I have so much to ask but today I hope to give back to G*d if hell let me do so. G*d bless Israel. And not let us Christians focus on what the world does to us, not blame one another, but REJOICE IN GOD, for we have much to REJOICE about. Shalom
I thank Yeshua for Emma's full healing , and claim that healing in His promise. As far as Obama ; He just enacted that government employees gay spouses be given thier benefits yesterday.I can only pray for G-d's will be done. I also am going to a building downtown Indy that I was asked to design the layout for.  It's a secret place for batterred women and children to go , and I feel so bad I cannot do physical construction on it, because of my health .They are short of funds [ It's through the Salvation Army , and church], They need clothing and living accomodations, wigs, funds, and I feel a bit overdrawn for such an important work.

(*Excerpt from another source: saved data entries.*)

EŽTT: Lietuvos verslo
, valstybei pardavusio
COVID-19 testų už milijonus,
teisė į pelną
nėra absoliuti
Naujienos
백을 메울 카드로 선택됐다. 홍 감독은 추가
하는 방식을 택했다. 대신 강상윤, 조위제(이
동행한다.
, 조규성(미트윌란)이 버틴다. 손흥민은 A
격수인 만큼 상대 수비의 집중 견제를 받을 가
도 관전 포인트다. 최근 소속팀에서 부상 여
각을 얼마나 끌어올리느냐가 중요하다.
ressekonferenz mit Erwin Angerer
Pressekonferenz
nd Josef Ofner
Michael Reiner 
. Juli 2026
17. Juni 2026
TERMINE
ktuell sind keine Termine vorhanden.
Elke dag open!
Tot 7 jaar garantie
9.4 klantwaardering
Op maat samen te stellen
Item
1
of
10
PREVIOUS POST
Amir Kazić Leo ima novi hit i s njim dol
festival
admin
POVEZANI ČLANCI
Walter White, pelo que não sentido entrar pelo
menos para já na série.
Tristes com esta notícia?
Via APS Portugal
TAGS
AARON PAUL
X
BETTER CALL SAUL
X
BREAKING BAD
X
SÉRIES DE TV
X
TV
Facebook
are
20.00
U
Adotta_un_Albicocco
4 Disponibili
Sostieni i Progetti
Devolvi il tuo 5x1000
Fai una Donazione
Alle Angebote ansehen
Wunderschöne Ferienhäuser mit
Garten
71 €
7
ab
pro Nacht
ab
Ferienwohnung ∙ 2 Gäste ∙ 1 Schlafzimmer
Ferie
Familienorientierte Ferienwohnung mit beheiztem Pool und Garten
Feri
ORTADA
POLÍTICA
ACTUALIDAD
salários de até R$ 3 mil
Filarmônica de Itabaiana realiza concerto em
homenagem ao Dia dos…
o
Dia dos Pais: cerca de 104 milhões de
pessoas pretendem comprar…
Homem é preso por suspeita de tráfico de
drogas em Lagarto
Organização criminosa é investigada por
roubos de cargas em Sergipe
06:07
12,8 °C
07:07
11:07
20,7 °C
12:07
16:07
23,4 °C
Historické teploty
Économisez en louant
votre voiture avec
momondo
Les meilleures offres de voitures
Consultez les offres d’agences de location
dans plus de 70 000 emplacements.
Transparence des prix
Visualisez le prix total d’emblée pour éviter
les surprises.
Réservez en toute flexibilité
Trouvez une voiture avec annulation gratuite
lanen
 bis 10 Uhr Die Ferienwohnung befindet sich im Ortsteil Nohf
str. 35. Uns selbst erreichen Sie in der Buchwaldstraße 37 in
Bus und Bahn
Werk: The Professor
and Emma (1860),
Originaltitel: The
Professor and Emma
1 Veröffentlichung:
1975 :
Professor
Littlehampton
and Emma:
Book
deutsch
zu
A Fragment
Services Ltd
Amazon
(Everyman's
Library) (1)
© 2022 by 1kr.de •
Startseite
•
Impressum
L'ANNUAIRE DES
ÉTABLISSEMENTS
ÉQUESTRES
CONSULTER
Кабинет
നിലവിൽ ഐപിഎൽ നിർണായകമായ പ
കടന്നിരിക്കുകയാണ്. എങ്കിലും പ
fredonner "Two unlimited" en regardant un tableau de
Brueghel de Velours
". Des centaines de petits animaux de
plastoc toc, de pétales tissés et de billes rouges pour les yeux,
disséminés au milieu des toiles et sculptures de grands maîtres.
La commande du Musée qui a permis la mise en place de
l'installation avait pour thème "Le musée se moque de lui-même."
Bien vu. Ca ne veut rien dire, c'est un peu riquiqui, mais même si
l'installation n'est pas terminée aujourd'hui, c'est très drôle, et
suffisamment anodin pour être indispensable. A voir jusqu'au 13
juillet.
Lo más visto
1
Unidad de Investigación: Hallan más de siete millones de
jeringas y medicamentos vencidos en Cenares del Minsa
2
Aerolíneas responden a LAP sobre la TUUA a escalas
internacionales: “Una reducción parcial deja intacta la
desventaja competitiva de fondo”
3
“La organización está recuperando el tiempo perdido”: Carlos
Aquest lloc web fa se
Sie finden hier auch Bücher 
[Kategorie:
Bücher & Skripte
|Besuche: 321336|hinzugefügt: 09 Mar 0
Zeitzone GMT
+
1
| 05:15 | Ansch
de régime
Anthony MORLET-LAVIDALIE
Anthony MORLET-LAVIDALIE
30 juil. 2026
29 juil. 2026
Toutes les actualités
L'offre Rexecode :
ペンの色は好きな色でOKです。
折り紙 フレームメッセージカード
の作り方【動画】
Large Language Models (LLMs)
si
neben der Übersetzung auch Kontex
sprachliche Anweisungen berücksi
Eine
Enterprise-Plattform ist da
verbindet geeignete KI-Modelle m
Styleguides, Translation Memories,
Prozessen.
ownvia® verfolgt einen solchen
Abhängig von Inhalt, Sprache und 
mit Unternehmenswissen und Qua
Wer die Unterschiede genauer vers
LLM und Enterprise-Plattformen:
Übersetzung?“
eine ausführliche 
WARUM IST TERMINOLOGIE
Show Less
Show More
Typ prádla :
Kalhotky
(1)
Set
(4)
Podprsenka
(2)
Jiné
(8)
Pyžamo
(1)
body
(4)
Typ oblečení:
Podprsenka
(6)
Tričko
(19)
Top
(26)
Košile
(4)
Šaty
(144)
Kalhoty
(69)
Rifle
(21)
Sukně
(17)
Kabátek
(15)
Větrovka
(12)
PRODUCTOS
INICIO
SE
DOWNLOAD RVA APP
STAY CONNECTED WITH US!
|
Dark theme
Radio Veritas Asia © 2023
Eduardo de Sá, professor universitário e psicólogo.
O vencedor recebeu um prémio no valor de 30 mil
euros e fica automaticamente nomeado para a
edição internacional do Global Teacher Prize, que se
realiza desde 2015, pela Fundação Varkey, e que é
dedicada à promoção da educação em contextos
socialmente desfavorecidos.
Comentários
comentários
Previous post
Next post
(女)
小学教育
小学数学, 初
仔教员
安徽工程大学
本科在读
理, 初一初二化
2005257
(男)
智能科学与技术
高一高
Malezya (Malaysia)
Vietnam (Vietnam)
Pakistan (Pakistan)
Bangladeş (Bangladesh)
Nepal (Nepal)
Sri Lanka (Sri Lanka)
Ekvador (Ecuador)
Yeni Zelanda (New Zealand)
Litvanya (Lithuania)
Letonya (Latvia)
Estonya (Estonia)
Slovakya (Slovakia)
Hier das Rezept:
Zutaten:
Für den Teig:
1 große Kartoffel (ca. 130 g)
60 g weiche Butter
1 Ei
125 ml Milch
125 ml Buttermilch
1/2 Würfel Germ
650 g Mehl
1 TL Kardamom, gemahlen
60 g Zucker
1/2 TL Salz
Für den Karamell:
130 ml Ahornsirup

That is where my Lord is ; In the midst of hurting souls to give comfort. I can get a verifiable secured address if anyone wants to donate ; I leave to go there in an hour with a tornado on the way.! Please pray for this project to succeed. Thats the most gift anyone could give [ In Yeshu'a name ; Robert]Emma will be okay. I heard His voice ! Love in Christ!I agree with you, as you with I, Shalom
May Robert and Hope7 both receive from the LORD fulfillment as an answer to their prayer requests.  May the LORD see them through, and re-establish the communion with them as they go into uncharted waters ahead.  Communion and fellowship with the LORD abound, in their days, and may the satisfaction come, and may the Peace that transcends understanding come;  May the LORD rebuke the enemy as only He can, and may the days become short that cause doubt.  And the Moments that edify, become as eons...

All this I bless with His blessing on Robert and Hope7

bye for now,
kimberly
Thank you Kimberly. I accepted the assignment for the batterred womens shelter, and have an army of young people to direct, and funds, and donations pouring in. I wept to see women and children with only a dirty shirt on thier back and bruises on pregnant girls face's. The rooms were empty , and much is needed . I feel overwhelmed! But I need to take what the Lord showed me. Let it go , and let G-d! I wonder each day if I will wake up from my sleep. I feel so ill, but my spirit feels so strong. I found out now my rotor cup is torn in half!, and I am having lung problems when I lay down , as they fill with fluid. I ask for prayer that G-d will give me the strength to fulfill this task, as the many others I also do! I did not sleep last night , because I felt I might not wake up. When I feel sorry for myself, I see these people , and I help , and give, and the Lord every time never fails to work a miracle within me , God Bless all!
I ask for prayer for my health. I wake up almost every night , and can't breathe,choking for air.My friends think I I look like death. I wonder sometimes;Is that a bad thing? I sure would love to be in heaven, but I know there is so much need , and people needing me , and depending on me , and the witness of Yeshua must continue, so it is not death I am afraid of, I guess it's living.My prayer today is for comfort and healing of all who read this post, and prayer for my loved ones, and those in need of healing! G-d is not finished with me yet! He sure has a way of keeping me humble!